Yale Center for Teaching and Learning

Online Learning for Alumni

Yale currently offers online courses on a variety of platforms including Coursera, Open Yale Courses, YouTube, and iTunes U. Yale’s philosophy of teaching and learning begins with the goal of providing a broadly based and highly disciplined approach to higher education.

Yale on Coursera:

Yale has partnered with Coursera, a MOOC platform, to amplify the impact of great teaching beyond the campus. Coursera allows free access to high-quality educational materials with a social, interactive approach designed to assess learning.

Open Yale Courses:

Open Yale Courses (OYC) provides lectures and other materials from selected Yale College courses to the public. The courses span the full range of liberal arts disciplines, including humanities, social sciences, and physical and biological sciences.   Registration and enrollment is not required and course do not offer credit hours, degrees, or certificates.

Yale on YouTube:

The Yale Courses channel on YouTube provides entry into the core of the University via its classrooms and academic programs. This channel includes complete sets of lectures from the Open Yale Courses initiative. Complementary syllabi, transcripts, and other resources may also be accessed from the Open Yale Courses site.

Yale on iTunesU:

Listen to Yale faculty, visitors, and performers from a variety of on-campus events and lectures.

Early Middle Ages

Major developments in the political, social, and religious history of Western Europe from the accession of Diocletian to the feudal transformation. Topics include the conversion of Europe to Christianity, the fall of the Roman Empire, the rise of Islam and the Arabs, the “Dark Ages,” Charlemagne and the Carolingian renaissance, and the Viking and Hungarian invasions.
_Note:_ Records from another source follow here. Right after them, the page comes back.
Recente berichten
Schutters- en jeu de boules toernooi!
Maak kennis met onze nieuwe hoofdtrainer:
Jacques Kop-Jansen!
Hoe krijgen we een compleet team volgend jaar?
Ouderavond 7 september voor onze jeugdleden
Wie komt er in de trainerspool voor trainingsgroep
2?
Find this course on: YouTube  iTunes U  

The Moral Foundations of Politics

This course explores main answers to the question “when do governments deserve our allegiance?” It starts with a survey of major political theories of the Enlightenment—Utilitarianism, Marxism, and the social contract tradition—through classical formulations, historical context, and contemporary debates relating to politics today. It then turns to the rejection of Enlightenment political thinking. Lastly, it deals with the nature of, and justifications for, democratic politics, and their relations to Enlightenment and Anti-Enlightenment political thinking. Practical implications of these arguments are covered through discussion of a variety of concrete problems.

Find this course on: YouTube  iTunes U  

Global Problems of Population Growth

This survey course introduces students to the important and basic material on human fertility, population growth, the demographic transition and population policy. Topics include: the human and environmental dimensions of population pressure, demographic history, economic and cultural causes of demographic change, environmental carrying capacity and sustainability. Political, religious and ethical issues surrounding fertility are also addressed. The lectures and readings attempt to balance theoretical and demographic scale analyzes with studies of individual humans and communities. The perspective is global with both developed and developing countries included.

Find this course on: YouTube  iTunes U  

Death

There is one thing I can be sure of: I am going to die. But what am I to make of that fact? This course will examine a number of issues that arise once we begin to reflect on our mortality. The possibility that death may not actually be the end is considered. Are we, in some sense, immortal? Would immortality be desirable? Also a clearer notion of what it is to die is examined. What does it mean to say that a person has died? What kind of fact is that? And, finally, different attitudes to death are evaluated. Is death an evil? How? Why? Is suicide morally permissible? Is it rational? How should the knowledge that I am going to die affect the way I live my life?

Find this course on: YouTube  iTunes U  

The Civil War and Reconstruction Era, 1845-1877

This course explores the causes, course, and consequences of the American Civil War, from the 1840s to 1877. The primary goal of the course is to understand the multiple meanings of a transforming event in American history. Those meanings may be defined in many ways: national, sectional, racial, constitutional, individual, social, intellectual, or moral. Four broad themes are closely examined: the crisis of union and disunion in an expanding republic; slavery, race, and emancipation as national problem, personal experience, and social process; the experience of modern, total war for individuals and society; and the political and social challenges of Reconstruction.